## Prompt
When you reach a picture, pass over it; otherwise repeat the listing word for word.

Available data below:

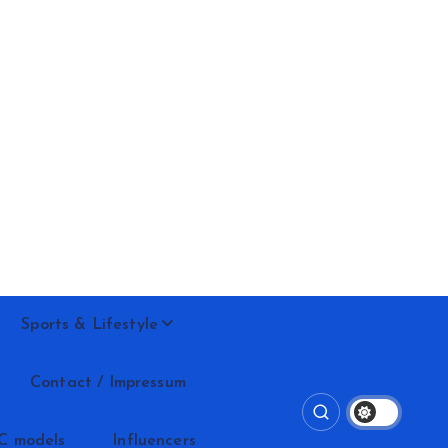
Sports & Lifestyle
Contact / Impressum
C models
Influencers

End of Available data.

## Result
Sports & Lifestyle
Contact / Impressum
C models
Influencers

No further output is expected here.